In between finishing up my database coursework, I’m usually doing remote sensing work.
Most of what I’ve been working on lately is an attempt to create crop phenology curves. In a nut shell phenology curves are just a measurement of crop growth throughout the year.
This post is just a quick code-along which shows you how to generate phenology curves using R.

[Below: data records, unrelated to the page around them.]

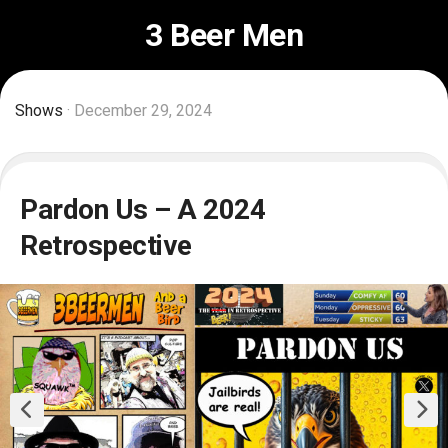
Skip
3 Beer Men
to
content
Shows
· December 29, 2024
Pardon Us – A 2024
Retrospective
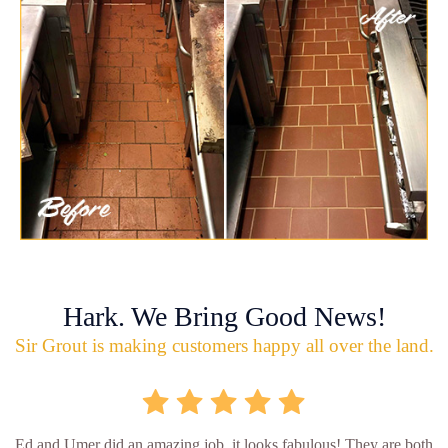
Hark. We Bring Good News!
Sir Grout is making customers happy all over the land.
Ed and Umer did an amazing job, it looks fabulous! They are both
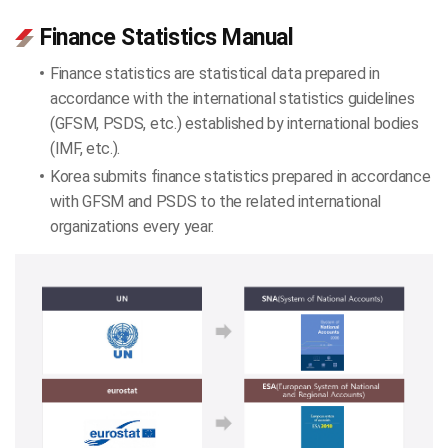
Finance Statistics Manual
Finance statistics are statistical data prepared in
accordance with the international statistics guidelines
(GFSM, PSDS, etc.) established by international bodies
(IMF, etc.).
Korea submits finance statistics prepared in accordance
with GFSM and PSDS to the related international
organizations every year.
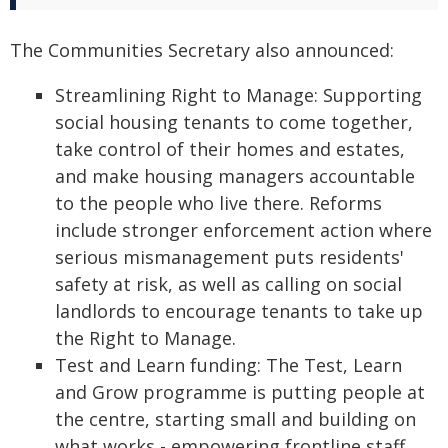
The Communities Secretary also announced:
Streamlining Right to Manage: Supporting
social housing tenants to come together,
take control of their homes and estates,
and make housing managers accountable
to the people who live there. Reforms
include stronger enforcement action where
serious mismanagement puts residents'
safety at risk, as well as calling on social
landlords to encourage tenants to take up
the Right to Manage.
Test and Learn funding: The Test, Learn
and Grow programme is putting people at
the centre, starting small and building on
what works - empowering frontline staff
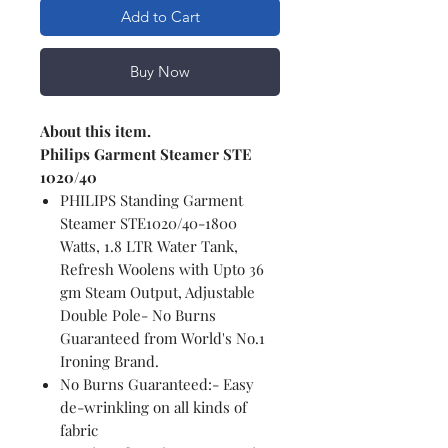
Add to Cart
Buy Now
About this item.
Philips Garment Steamer STE
1020/40
PHILIPS Standing Garment
Steamer STE1020/40-1800
Watts, 1.8 LTR Water Tank,
Refresh Woolens with Upto 36
gm Steam Output, Adjustable
Double Pole- No Burns
Guaranteed from World's No.1
Ironing Brand.
No Burns Guaranteed:- Easy
de-wrinkling on all kinds of
fabric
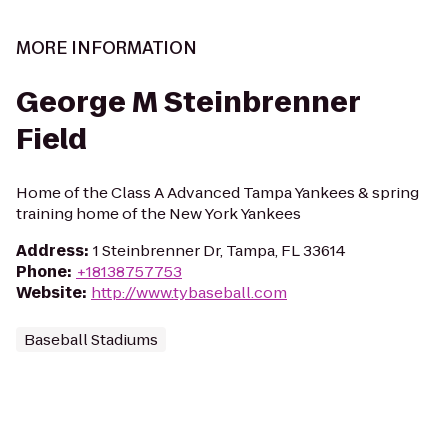
MORE INFORMATION
George M Steinbrenner
Field
Home of the Class A Advanced Tampa Yankees & spring
training home of the New York Yankees
Address
:
1 Steinbrenner Dr, Tampa, FL 33614
Phone
:
+18138757753
Website
:
http://www.tybaseball.com
Baseball Stadiums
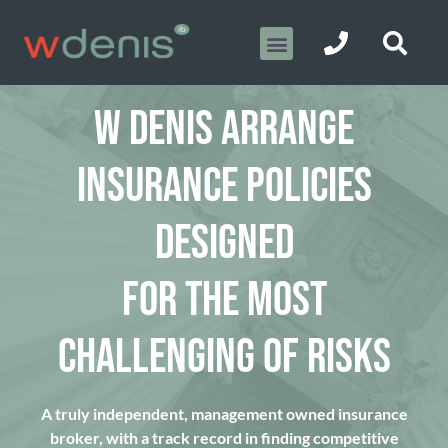
W DENIS ARRANGE
INSURANCE POLICIES
DESIGNED
FOR THE MOST
CHALLENGING OF RISKS
A truly independent, management owned insurance
broker, with a track record in finding competitive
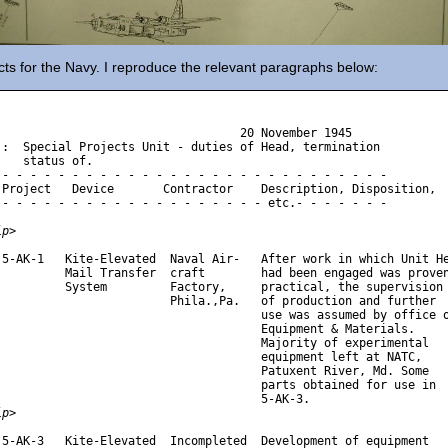
ts for the Navy. I reproduce the relevant paragraphs below:
                                   20 November 1945

j:  Special Projects Unit - duties of Head, termination

    status of.

 - - - - - - - - - - - - - - - - - - - - - - - - - - - -

 Project   Device       Contractor    Description, Disposition,

 - - - - - - - - - - - - - - - - - - - etc.- - - - - - -

ip>
 5-AK-1   Kite-Elevated  Naval Air-   After work in which Unit He
          Mail Transfer  craft        had been engaged was proven
          System         Factory,     practical, the supervision

                         Phila.,Pa.   of production and further

                                      use was assumed by office o
                                      Equipment & Materials.

                                      Majority of experimental

                                      equipment left at NATC,

                                      Patuxent River, Md. Some

                                      parts obtained for use in 

ip>
 5-AK-3   Kite-Elevated  Incompleted  Development of equipment
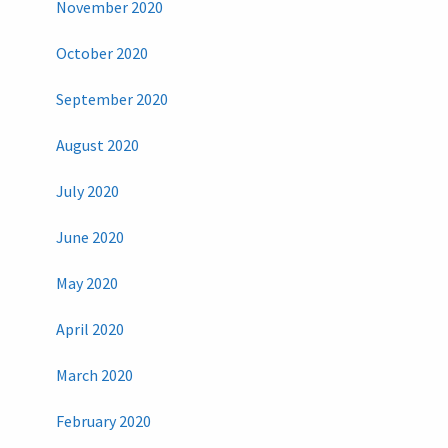
November 2020
October 2020
September 2020
August 2020
July 2020
June 2020
May 2020
April 2020
March 2020
February 2020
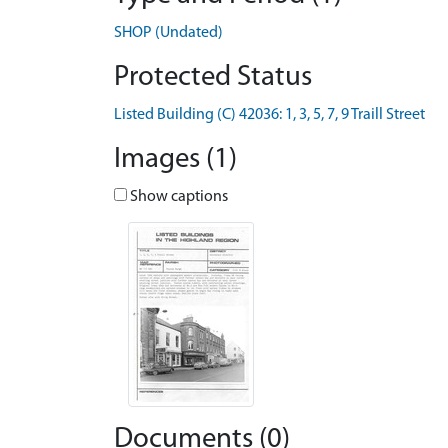
SHOP (Undated)
Protected Status
Listed Building (C) 42036: 1, 3, 5, 7, 9 Traill Street
Images (1)
Show captions
Documents (0)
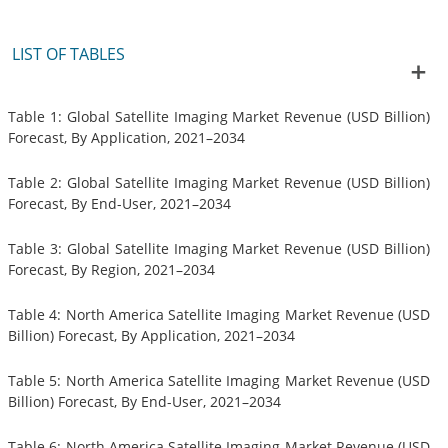
LIST OF TABLES
Table 1: Global Satellite Imaging Market Revenue (USD Billion)
Forecast, By Application, 2021–2034
Table 2: Global Satellite Imaging Market Revenue (USD Billion)
Forecast, By End-User, 2021–2034
Table 3: Global Satellite Imaging Market Revenue (USD Billion)
Forecast, By Region, 2021–2034
Table 4: North America Satellite Imaging Market Revenue (USD
Billion) Forecast, By Application, 2021–2034
Table 5: North America Satellite Imaging Market Revenue (USD
Billion) Forecast, By End-User, 2021–2034
Table 6: North America Satellite Imaging Market Revenue (USD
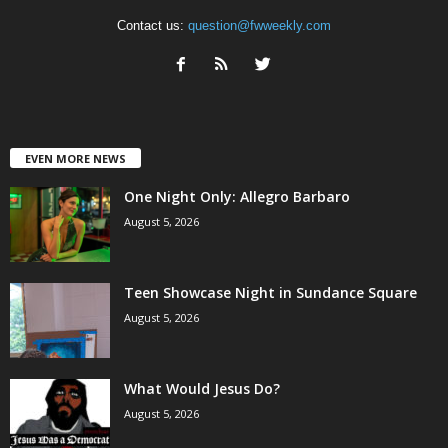
Contact us:
question@fwweekly.com
EVEN MORE NEWS
One Night Only: Allegro Barbaro
August 5, 2026
Teen Showcase Night in Sundance Square
August 5, 2026
What Would Jesus Do?
August 5, 2026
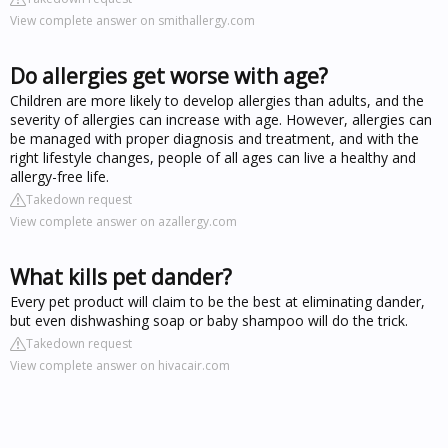
View complete answer on smithallergy.com
Do allergies get worse with age?
Children are more likely to develop allergies than adults, and the
severity of allergies can increase with age. However, allergies can
be managed with proper diagnosis and treatment, and with the
right lifestyle changes, people of all ages can live a healthy and
allergy-free life.
Takedown request
View complete answer on azallergy.com
What kills pet dander?
Every pet product will claim to be the best at eliminating dander,
but even dishwashing soap or baby shampoo will do the trick.
Takedown request
View complete answer on hivacair.com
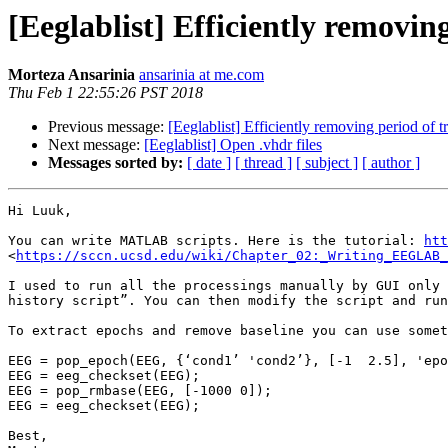
[Eeglablist] Efficiently removing
Morteza Ansarinia
ansarinia at me.com
Thu Feb 1 22:55:26 PST 2018
Previous message:
[Eeglablist] Efficiently removing period of t
Next message:
[Eeglablist] Open .vhdr files
Messages sorted by:
[ date ]
[ thread ]
[ subject ]
[ author ]
Hi Luuk,

You can write MATLAB scripts. Here is the tutorial: 
htt
<
https://sccn.ucsd.edu/wiki/Chapter_02:_Writing_EEGLAB_
I used to run all the processings manually by GUI only 
history script”. You can then modify the script and run
To extract epochs and remove baseline you can use somet
EEG = pop_epoch(EEG, {‘cond1’ 'cond2’}, [-1  2.5], 'epo
EEG = eeg_checkset(EEG);

EEG = pop_rmbase(EEG, [-1000 0]);

EEG = eeg_checkset(EEG);

Best,
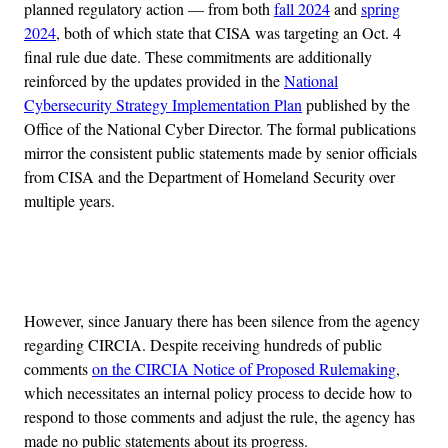
planned regulatory action — from both
fall 2024
and
spring
2024
, both of which state that CISA was targeting an Oct. 4
final rule due date. These commitments are additionally
reinforced by the updates provided in the
National
Cybersecurity Strategy Implementation Plan
published by the
Office of the National Cyber Director. The formal publications
mirror the consistent public statements made by senior officials
from CISA and the Department of Homeland Security over
multiple years.
Advertisement
However, since January there has been silence from the agency
regarding CIRCIA. Despite receiving hundreds of public
comments
on the CIRCIA Notice of Proposed Rulemaking
,
which necessitates an internal policy process to decide how to
respond to those comments and adjust the rule, the agency has
made no public statements about its progress.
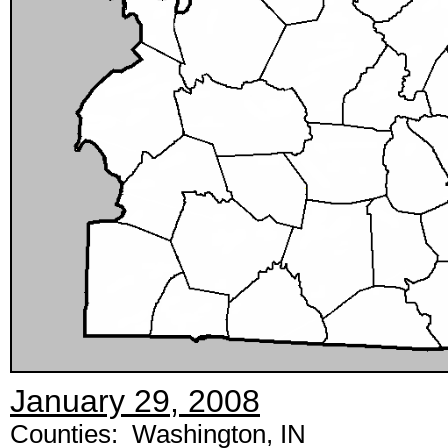
January 29, 2008
Counties: Washington, IN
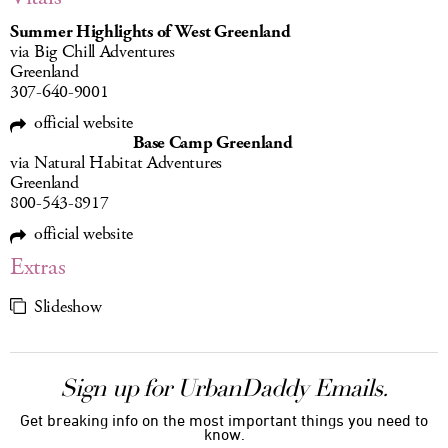
Summer Highlights of West Greenland
via Big Chill Adventures
Greenland
307-640-9001
official website
Base Camp Greenland
via Natural Habitat Adventures
Greenland
800-543-8917
official website
Extras
Slideshow
Sign up for UrbanDaddy Emails.
Get breaking info on the most important things you need to
know.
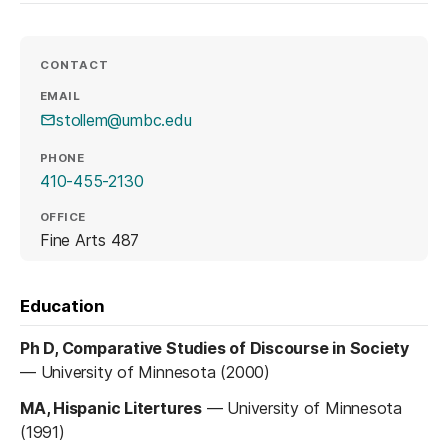
CONTACT
EMAIL
stollem@umbc.edu
PHONE
410-455-2130
OFFICE
Fine Arts 487
Education
Ph D, Comparative Studies of Discourse in Society
—
University of Minnesota (2000)
MA, Hispanic Litertures
—
University of Minnesota
(1991)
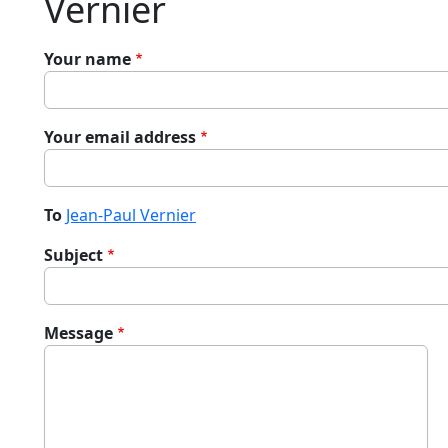
Vernier
Your name
Your email address
To
Jean-Paul Vernier
Subject
Message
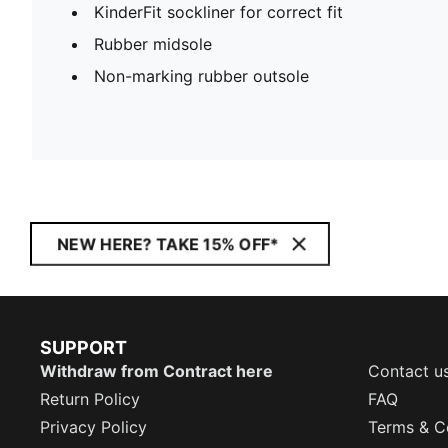
KinderFit sockliner for correct fit
Rubber midsole
Non-marking rubber outsole
NEW HERE? TAKE 15% OFF*
SUPPORT
Withdraw from Contract here
Contact u
Return Policy
FAQ
Privacy Policy
Terms & C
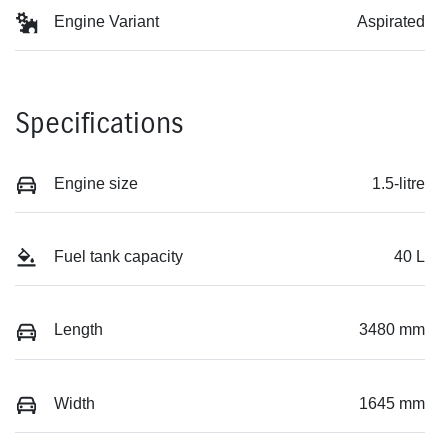
Engine Variant
Aspirated
Specifications
Engine size
1.5-litre
Fuel tank capacity
40 L
Length
3480 mm
Width
1645 mm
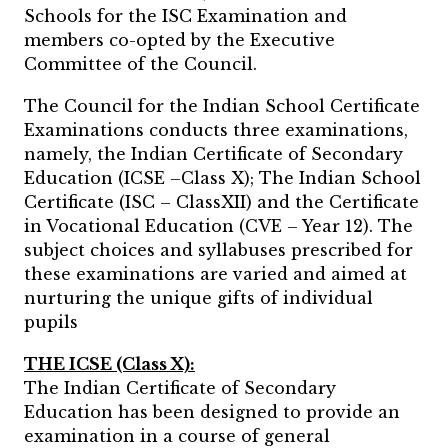
Schools for the ISC Examination and
members co-opted by the Executive
Committee of the Council.
The Council for the Indian School Certificate
Examinations conducts three examinations,
namely, the Indian Certificate of Secondary
Education (ICSE –Class X); The Indian School
Certificate (ISC – ClassXII) and the Certificate
in Vocational Education (CVE – Year 12). The
subject choices and syllabuses prescribed for
these examinations are varied and aimed at
nurturing the unique gifts of individual
pupils
THE ICSE (Class X):
The Indian Certificate of Secondary
Education has been designed to provide an
examination in a course of general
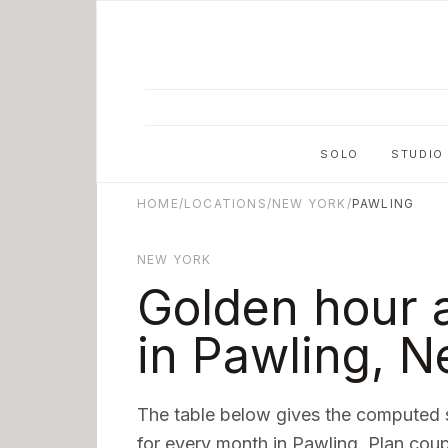
Skip to main content
SOLO
STUDIO
HOME
/
LOCATIONS
/
NEW YORK
/
PAWLING
NEW YORK
Golden hour 
in
Pawling
,
N
The table below gives the computed 
for every month in
Pawling
. Plan coup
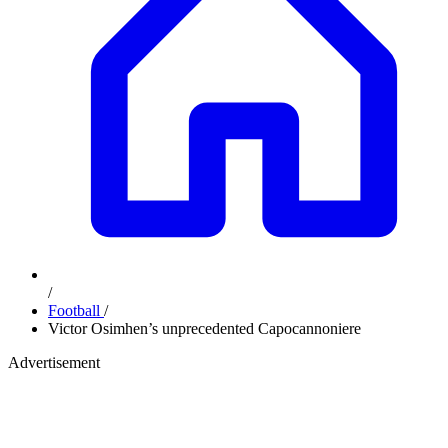
/
Football
/
Victor Osimhen’s unprecedented Capocannoniere
Advertisement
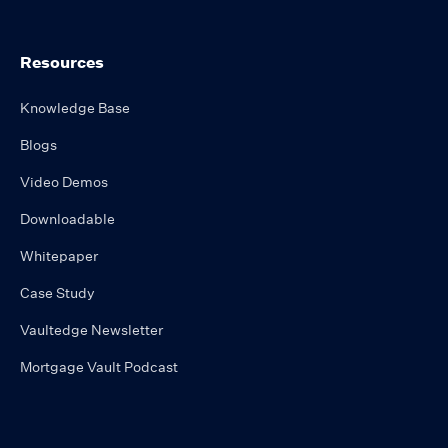
Resources
Knowledge Base
Blogs
Video Demos
Downloadable
Whitepaper
Case Study
Vaultedge Newsletter
Mortgage Vault Podcast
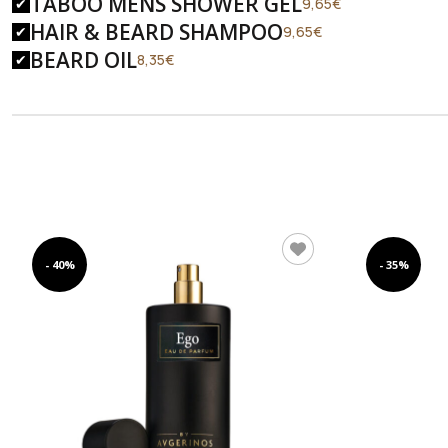
TABOO MENS SHOWER GEL
Original
Current
9,65
€
price
price
HAIR & BEARD SHAMPOO
Original
Current
9,65
€
was:
is:
price
price
BEARD OIL
Original
Current
8,35
€
14,90€.
9,65€.
was:
is:
price
price
14,90€.
9,65€.
was:
is:
12,90€.
8,35€.
- 40%
- 35%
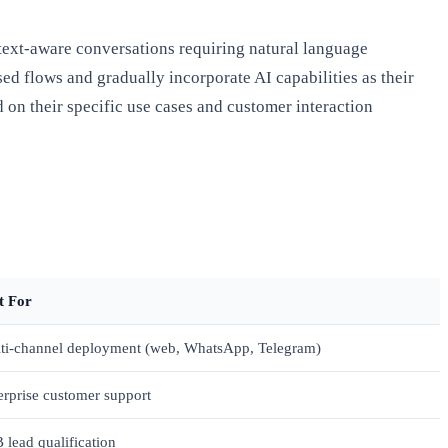
text-aware conversations requiring natural language
ed flows and gradually incorporate AI capabilities as their
 on their specific use cases and customer interaction
t For
ti-channel deployment (web, WhatsApp, Telegram)
erprise customer support
 lead qualification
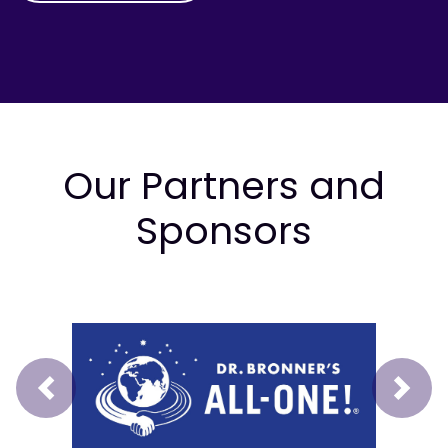
Our Partners and
Sponsors
Prev
Next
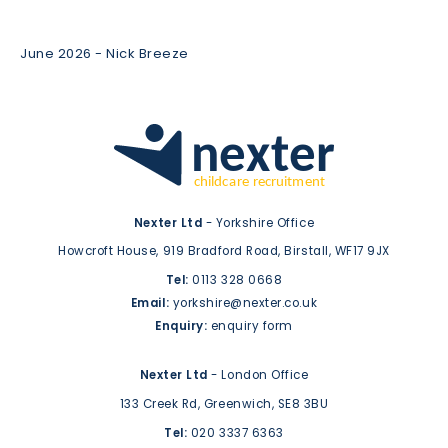
June 2026 - Nick Breeze
Nexter Ltd
- Yorkshire Office
Howcroft House,
919 Bradford Road,
Birstall,
WF17 9JX
Tel:
0113 328 0668
Email:
yorkshire@nexter.co.uk
Enquiry:
enquiry form
Nexter Ltd
- London Office
133 Creek Rd,
Greenwich,
SE8 3BU
Tel:
020 3337 6363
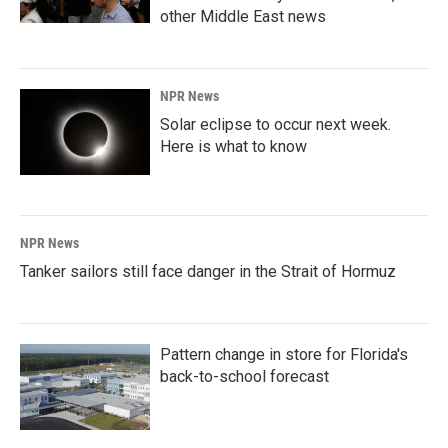
other Middle East news
NPR News
Solar eclipse to occur next week.
Here is what to know
NPR News
Tanker sailors still face danger in the Strait of Hormuz
Pattern change in store for Florida's
back-to-school forecast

I’ll try to always list any packages or addins I use so that if anyone else stumbles across this, they know what I’m using. Nothing’s more annoying than orphaned functions and having to hunt down packages. Also the link to download the data is public so it should be available to play around with as well.
library(dplyr)
library(magrittr)
library(readr)
library(knitr)
library(kableExtra)
The Data
This past weekend I spent some time writing a python script (more on this later) that calculated the average NDVI value for a few thousand fields in the Mississippi Delta region for 20 discrete days in 2000. NDVI stands for Normalized Difference Vegetation Index - a measurement of vegetation health. The Delta is one of the most agriculturally productive regions in the country, which makes it a good target if we want to look at crop growth over time.
# Read in NDVI data
ndvi_stats_2000 <- readr::read_csv('https://www.dropbox.com/s/rvqgnxc70gv4bhl/ndvi_stats_2000.csv?dl=1', guess_max = 10001)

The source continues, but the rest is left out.